#### Task item:
Look through the entries for the line containing "DOMAINES D'EXPERTISE". Then output that line and every line after it, exactly, to the end.

#### Excerpted data:
Start of Block

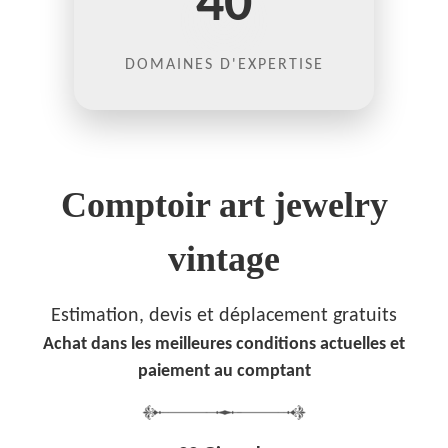
40
DOMAINES D'EXPERTISE
Comptoir art jewelry
vintage
Estimation, devis et déplacement gratuits
Achat dans les meilleures conditions actuelles et
paiement au comptant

End of Block

#### Answer below:
DOMAINES D'EXPERTISE
Comptoir art jewelry
vintage
Estimation, devis et déplacement gratuits
Achat dans les meilleures conditions actuelles et
paiement au comptant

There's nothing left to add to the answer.